▸ **Exercise input**
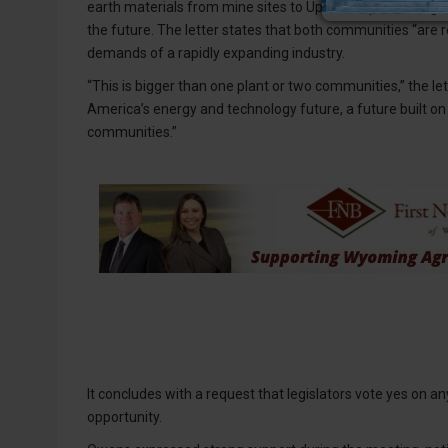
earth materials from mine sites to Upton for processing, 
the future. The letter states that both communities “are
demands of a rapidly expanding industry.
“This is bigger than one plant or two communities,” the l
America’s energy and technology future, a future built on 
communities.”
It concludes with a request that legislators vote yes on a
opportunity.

---

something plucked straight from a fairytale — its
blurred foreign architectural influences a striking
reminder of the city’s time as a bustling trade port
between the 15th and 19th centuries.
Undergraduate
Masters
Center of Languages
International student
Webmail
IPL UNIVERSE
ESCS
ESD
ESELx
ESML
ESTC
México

==

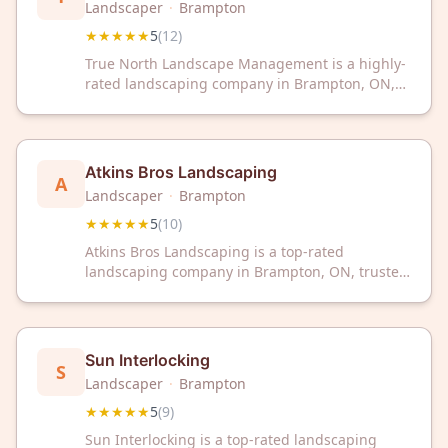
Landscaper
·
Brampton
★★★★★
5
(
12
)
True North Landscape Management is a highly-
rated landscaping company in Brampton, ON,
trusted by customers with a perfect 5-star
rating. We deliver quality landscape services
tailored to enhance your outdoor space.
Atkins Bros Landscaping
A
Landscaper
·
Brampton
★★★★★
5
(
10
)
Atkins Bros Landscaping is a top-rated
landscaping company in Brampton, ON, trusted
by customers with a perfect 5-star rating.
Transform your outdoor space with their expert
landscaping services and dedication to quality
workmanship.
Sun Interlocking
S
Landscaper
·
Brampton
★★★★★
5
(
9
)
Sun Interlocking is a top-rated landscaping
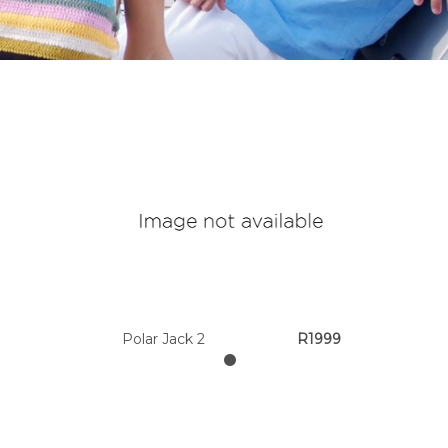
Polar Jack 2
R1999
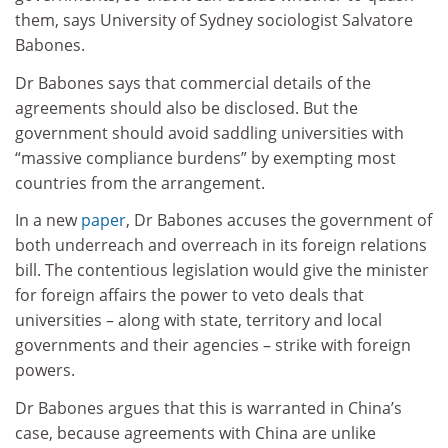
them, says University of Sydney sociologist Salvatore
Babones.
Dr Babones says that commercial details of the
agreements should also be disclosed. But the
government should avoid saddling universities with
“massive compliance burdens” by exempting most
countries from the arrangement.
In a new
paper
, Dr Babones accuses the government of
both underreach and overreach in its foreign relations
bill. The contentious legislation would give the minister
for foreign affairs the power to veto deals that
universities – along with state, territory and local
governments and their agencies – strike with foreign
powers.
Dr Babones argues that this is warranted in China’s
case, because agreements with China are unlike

▸ **Your task**
Report how many lines of the listing carry the word "says", and add nothing.

▸ **Written answer**
2